Collected data:
>>>>
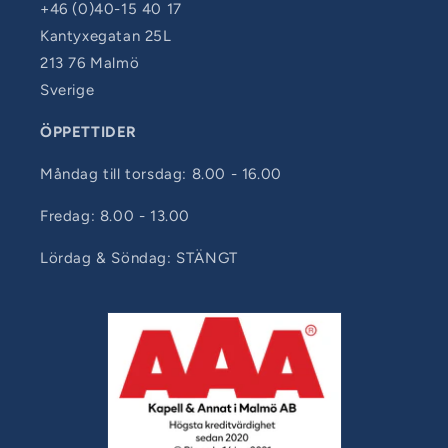
+46 (0)40-15 40 17
Kantyxegatan 25L
213 76 Malmö
Sverige
ÖPPETTIDER
Måndag till torsdag: 8.00 - 16.00
Fredag: 8.00 - 13.00
Lördag & Söndag: STÄNGT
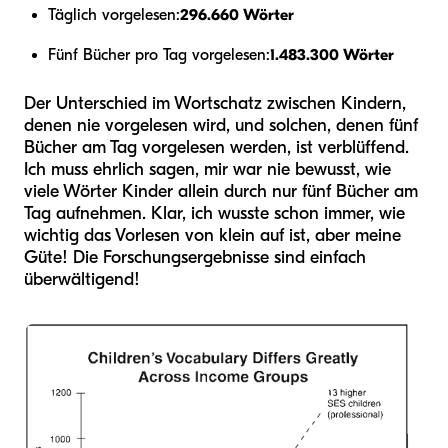
Täglich vorgelesen:
296.660 Wörter
Fünf Bücher pro Tag vorgelesen:
1.483.300 Wörter
Der Unterschied im Wortschatz zwischen Kindern,
denen nie vorgelesen wird, und solchen, denen fünf
Bücher am Tag vorgelesen werden, ist verblüffend.
Ich muss ehrlich sagen, mir war nie bewusst, wie
viele Wörter Kinder allein durch nur fünf Bücher am
Tag aufnehmen. Klar, ich wusste schon immer, wie
wichtig das Vorlesen von klein auf ist, aber meine
Güte! Die Forschungsergebnisse sind einfach
überwältigend!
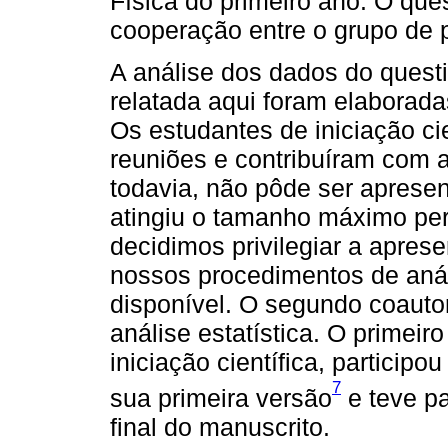
Física do primeiro ano. O quest
cooperação entre o grupo de 
A análise dos dados do quest
relatada aqui foram elaborad
Os estudantes de iniciação cie
reuniões e contribuíram com a 
todavia, não pôde ser apresen
atingiu o tamanho máximo per
decidimos privilegiar a apres
nossos procedimentos de anál
disponível. O segundo coautor
análise estatística. O primeir
iniciação científica, particip
7
sua primeira versão
e teve p
final do manuscrito.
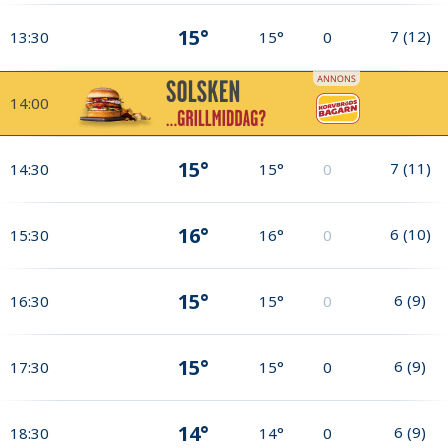
15°
7
(
12
)
13:30
15°
0
14:00
15°
7
(
11
)
14:30
15°
0
16°
6
(
10
)
15:30
16°
0
15°
6
(
9
)
16:30
15°
0
15°
6
(
9
)
17:30
15°
0
14°
6
(
9
)
18:30
14°
0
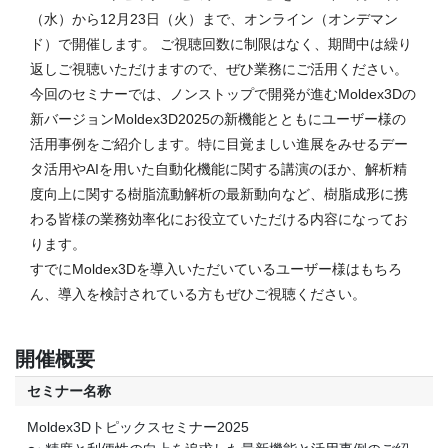
（水）から12月23日（火）まで、オンライン（オンデマン
ド）で開催します。 ご視聴回数に制限はなく、期間中は繰り
返しご視聴いただけますので、ぜひ業務にご活用ください。
今回のセミナーでは、ノンストップで開発が進むMoldex3Dの
新バージョンMoldex3D2025の新機能とともにユーザー様の
活用事例をご紹介します。特に目覚ましい進展をみせるデー
タ活用やAIを用いた自動化機能に関する講演のほか、解析精
度向上に関する樹脂流動解析の最新動向など、樹脂成形に携
わる皆様の業務効率化にお役立ていただける内容になってお
ります。
すでにMoldex3Dを導入いただいているユーザー様はもちろ
ん、導入を検討されている方もぜひご視聴ください。
開催概要
セミナー名称
Moldex3Dトピックスセミナー2025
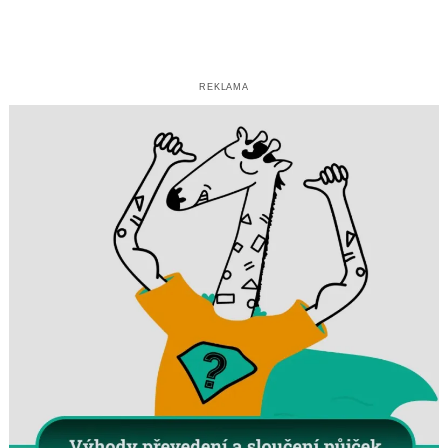
REKLAMA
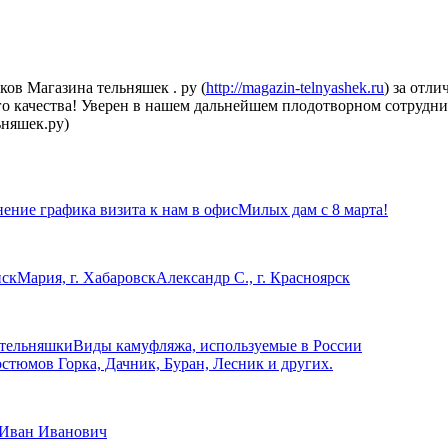
ов Магазина тельняшек . ру (
http://magazin-telnyashek.ru
) за отл
го качества! Уверен в нашем дальнейшем плодотворном сотрудни
ьняшек.ру)
ение графика визита к нам в офис
Милых дам с 8 марта!
нск
Мария, г. Хабаровск
Александр С., г. Красноярск
 тельняшки
Виды камуфляжа, используемые в России
стюмов Горка, Дачник, Буран, Лесник и других.
Иван Иванович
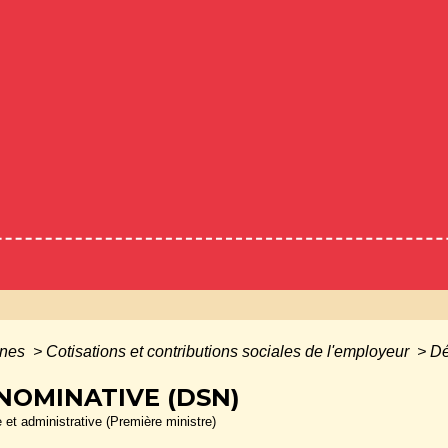
ines
>
Cotisations et contributions sociales de l'employeur
>
Dé
NOMINATIVE (DSN)
e et administrative (Première ministre)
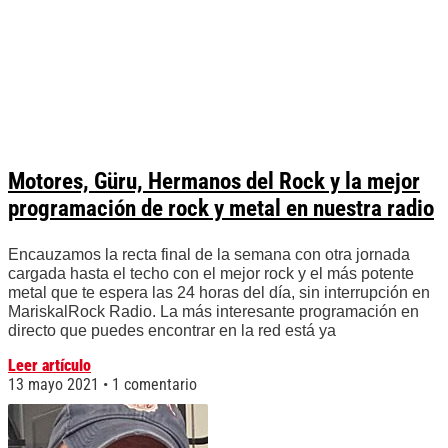
Motores, Güru, Hermanos del Rock y la mejor
programación de rock y metal en nuestra radio
Encauzamos la recta final de la semana con otra jornada
cargada hasta el techo con el mejor rock y el más potente
metal que te espera las 24 horas del día, sin interrupción en
MariskalRock Radio. La más interesante programación en
directo que puedes encontrar en la red está ya
Leer artículo
13 mayo 2021
1 comentario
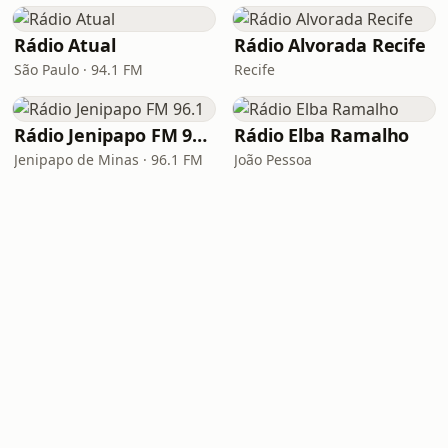
Rádio Atual
Rádio Alvorada Recife
São Paulo · 94.1 FM
Recife
Rádio Jenipapo FM 96.1
Rádio Elba Ramalho
Jenipapo de Minas · 96.1 FM
João Pessoa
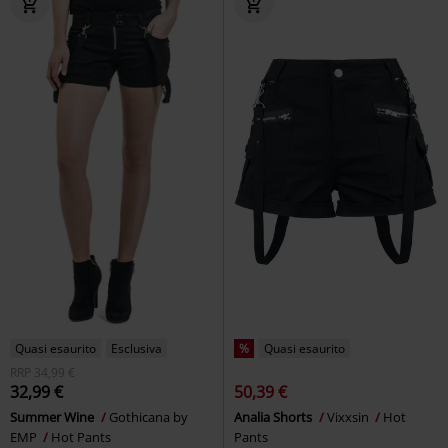
Quasi esaurito
Esclusiva
%
Quasi esaurito
RRP
34,99 €
32,99 €
50,39 €
Summer Wine
Gothicana by
Analia Shorts
Vixxsin
Hot
EMP
Hot Pants
Pants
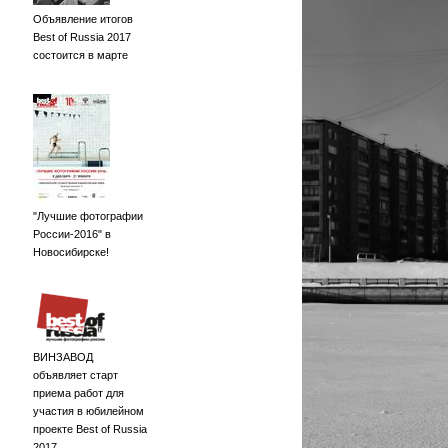
Объявление итогов
Best of Russia 2017
состоится в марте
"Лучшие фотографии
России-2016" в
Новосибирске!
ВИНЗАВОД
объявляет старт
приема работ для
участия в юбилейном
проекте Best of Russia
2017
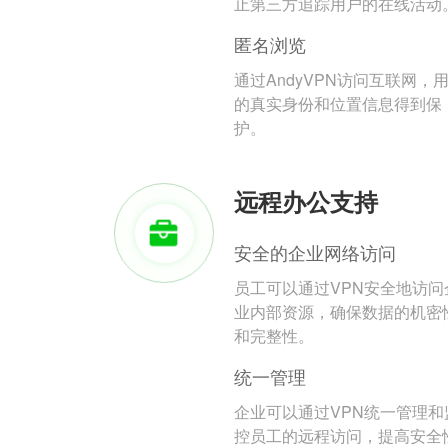
止第三方追踪用户的在线活动
匿名浏览
通过AndyVPN访问互联网，
的真实身份和位置信息得到保
护。
远程办公支持
安全的企业网络访问
员工可以通过VPN安全地访问
业内部资源，确保数据的机密
和完整性。
统一管理
企业可以通过VPN统一管理和
控员工的远程访问，提高安全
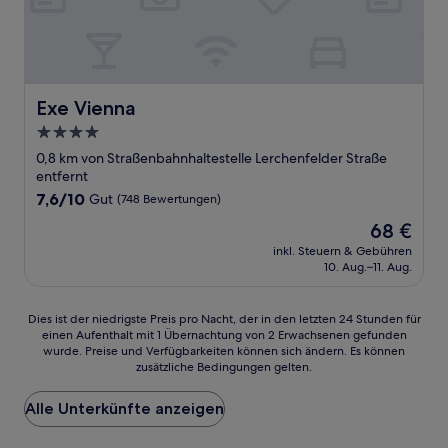
Exe Vienna
Exe Vienna
4.0-
Sterne-
0,8 km von Straßenbahnhaltestelle Lerchenfelder Straße
Unterkunft
entfernt
7.6
7,6/10
Gut
(748 Bewertungen)
von
Der
68 €
10,
Preis
Gut,
inkl. Steuern & Gebühren
beträgt
10. Aug.–11. Aug.
(748
68 €
Bewertungen)
Dies
Dies ist der niedrigste Preis pro Nacht, der in den letzten 24 Stunden für
einen Aufenthalt mit 1 Übernachtung von 2 Erwachsenen gefunden
ist
wurde. Preise und Verfügbarkeiten können sich ändern. Es können
der
zusätzliche Bedingungen gelten.
niedrigste
Preis
Alle Unterkünfte anzeigen
pro
Nacht,
der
<<<<
Would you copy, word for word, only the lines above from the one containing "disponível. O segundo coautor" through the one containing "участия в юбилейном", both included, and please leave out the pictures?

disponível. O segundo coautor
análise estatística. O primeir
iniciação científica, particip
7
sua primeira versão
e teve p
final do manuscrito.
15°
7
(
12
)
13:30
15°
0
14:00
15°
7
(
11
)
14:30
15°
0
16°
6
(
10
)
15:30
16°
0
15°
6
(
9
)
16:30
15°
0
15°
6
(
9
)
17:30
15°
0
14°
6
(
9
)
18:30
14°
0
（水）から12月23日（火）まで、オンライン（オンデマン
ド）で開催します。 ご視聴回数に制限はなく、期間中は繰り
返しご視聴いただけますので、ぜひ業務にご活用ください。
今回のセミナーでは、ノンストップで開発が進むMoldex3Dの
新バージョンMoldex3D2025の新機能とともにユーザー様の
活用事例をご紹介します。特に目覚ましい進展をみせるデー
タ活用やAIを用いた自動化機能に関する講演のほか、解析精
度向上に関する樹脂流動解析の最新動向など、樹脂成形に携
わる皆様の業務効率化にお役立ていただける内容になってお
ります。
すでにMoldex3Dを導入いただいているユーザー様はもちろ
ん、導入を検討されている方もぜひご視聴ください。
開催概要
セミナー名称
Moldex3Dトピックスセミナー2025
REKLAMA
ов Магазина тельняшек . ру (
http://magazin-telnyashek.ru
) за отл
го качества! Уверен в нашем дальнейшем плодотворном сотрудни
ьняшек.ру)
ение графика визита к нам в офис
Милых дам с 8 марта!
нск
Мария, г. Хабаровск
Александр С., г. Красноярск
 тельняшки
Виды камуфляжа, используемые в России
стюмов Горка, Дачник, Буран, Лесник и других.
Иван Иванович
ines
>
Cotisations et contributions sociales de l'employeur
>
Dé
NOMINATIVE (DSN)
e et administrative (Première ministre)
Motores, Güru, Hermanos del Rock y la mejor
programación de rock y metal en nuestra radio
Encauzamos la recta final de la semana con otra jornada
cargada hasta el techo con el mejor rock y el más potente
metal que te espera las 24 horas del día, sin interrupción en
MariskalRock Radio. La más interesante programación en
directo que puedes encontrar en la red está ya
Leer artículo
13 mayo 2021
1 comentario
Rádio Atual
Rádio Alvorada Recife
São Paulo · 94.1 FM
Recife
Rádio Jenipapo FM 96.1
Rádio Elba Ramalho
Jenipapo de Minas · 96.1 FM
João Pessoa
Quasi esaurito
Esclusiva
%
Quasi esaurito
RRP
34,99 €
32,99 €
50,39 €
Summer Wine
Gothicana by
Analia Shorts
Vixxsin
Hot
EMP
Hot Pants
Pants
Объявление итогов
Best of Russia 2017
состоится в марте
"Лучшие фотографии
России-2016" в
Новосибирске!
ВИНЗАВОД
объявляет старт
приема работ для
участия в юбилейном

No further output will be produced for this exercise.